P.S. One more major shortcoming: Apparently content will be changed almost randomly, so don't miss the turkey drop, in case it's pulled before the DRM is hacked!

Tuesday, March 25, 2008

Must remember . . .

It's impossible to read everything I feel that I need to, let alone everything I want to. Add blogging, or writing, or otherwise keeping track of the reading and my thoughts about what I've read and . . . I really admire people who can do it regularly.

More things I haven't kept up with, but think are important:

--Charles W. Bailey has updated his Scholarly Electronic Publishing Bibliography, as posted to COLLDV-L (a collection development listserv) . A well-developed list of more things that I should read! Actually, I've probably read about a third of it. Okay, maybe a quarter.

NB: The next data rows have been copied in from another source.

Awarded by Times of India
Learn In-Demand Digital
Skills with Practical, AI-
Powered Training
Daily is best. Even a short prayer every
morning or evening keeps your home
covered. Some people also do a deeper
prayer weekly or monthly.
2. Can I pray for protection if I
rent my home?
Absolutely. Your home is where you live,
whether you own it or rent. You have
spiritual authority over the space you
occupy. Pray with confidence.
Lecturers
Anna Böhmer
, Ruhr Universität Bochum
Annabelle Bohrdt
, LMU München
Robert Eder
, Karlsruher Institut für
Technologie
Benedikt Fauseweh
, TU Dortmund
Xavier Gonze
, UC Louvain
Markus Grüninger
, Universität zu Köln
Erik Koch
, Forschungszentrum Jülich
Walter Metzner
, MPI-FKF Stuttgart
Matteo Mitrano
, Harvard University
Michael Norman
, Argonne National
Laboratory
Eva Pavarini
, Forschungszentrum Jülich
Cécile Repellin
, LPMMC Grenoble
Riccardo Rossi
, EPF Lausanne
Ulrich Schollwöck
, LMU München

--With possibly the worst "well, duh," headline ever, the New York Times declared, Tech's Late Adopters Prefer the Tried and True." Since the article appeared in the same week that I finally broke down and replaced my perfectly good seven-year-old Compaq with a new computer, it managed to make me feel less guilty about holding on to the old machine for so long (because it still works!), and about finally abandoning it due to the uncomfortable work-arounds necessary to actually use it. It's one thing to keep a TRS-80 as a perfectly good word processor--as a customer actually did in the mid-90s when I was working at Radio Shack. It's another to try to use an orphan program on a networked computer. Good-bye, Netscape (which I deleted a few weeks ago) .

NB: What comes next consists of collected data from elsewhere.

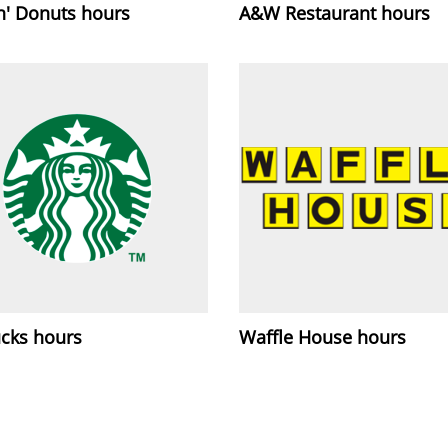
n' Donuts hours
A&W Restaurant hours
ucks hours
Waffle House hours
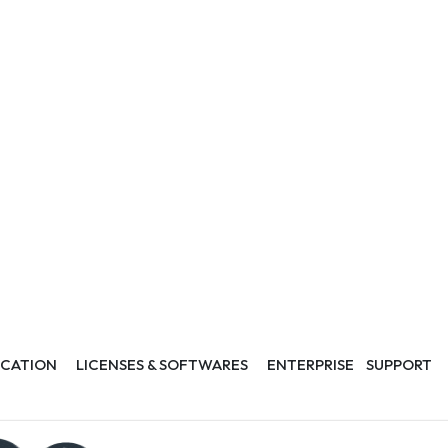
CATION
LICENSES & SOFTWARES
ENTERPRISE
SUPPORT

--And this Inside Higher Ed piece is likely to be revisited at a later date: Abandoning Print, Not Peer Review. This is an article about Indiana Library's new online-only journal, Museum Anthropology Review. With a super-organized editor at the helm, it sounds like it's doing well. What the article doesn't mention is the structure and the organization, not just copyeditors and graphic designers, that a University Press or other publisher brings to the table. There is an entire department at UIP that has several people who spend a good portion of every day tracking articles, making sure that changes are made, drafts are turned in, and that everything is organized by arbitrary deadlines that ensure that Indiana University and other libraries, organizations, and individuals receive their online or print scholarship in a timely and coherent manner. Like most people in publishing I love academia, and have great respect for academics, but I have no illusions about the quality or timeliness of the writing that will frequently be the result when publishers are taken out of the equation. More power to Jason Baird Jackson, the intrepid editor.

Thursday, March 20, 2008

"Engagement," or, who reads this stuff, anyway? (part 1)

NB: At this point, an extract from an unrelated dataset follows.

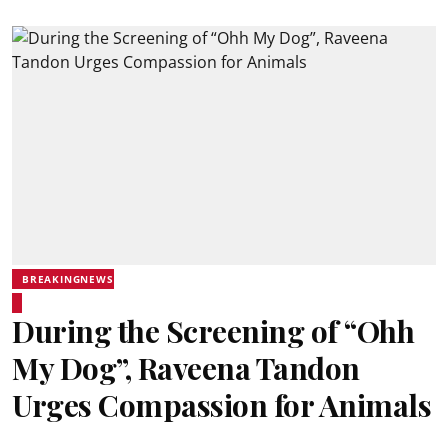
BREAKINGNEWS
During the Screening of “Ohh
My Dog”, Raveena Tandon
Urges Compassion for Animals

Today I received a rate care I had requested from Soy Daily (Our World of Soy I could imagine reading, but I don't think I could handle it daily). I won't post the rate card, because they don't, but the top of the card listed their "bargain" rates pay-per-view rates that started around $20 per thousand; no guarantee (that I saw) of unique visitors. Below that were their display rates, with a button ad starting around $600/month on the main part of their site. they also offer an ad in their weekly newsletter for nominal flat monthly fee. They also prefer Paypal, but will accept checks with prior arrangement.

I hope this sort of pricing structure and flexibility becomes a trend. I think it might, based on the hopeful comments the folks at MediaPost 1, 2 have been making recently about the rise of online display (re: Yahoo) as a viable alternative to search (re: Google). More importantly, in the latter reference Jeff Hircsh celebrates the seeming decline of Click Through Rate (CTR) as the be-all-and-end-all of online advertising, as a measure of the ever-elusive concept, "engagement."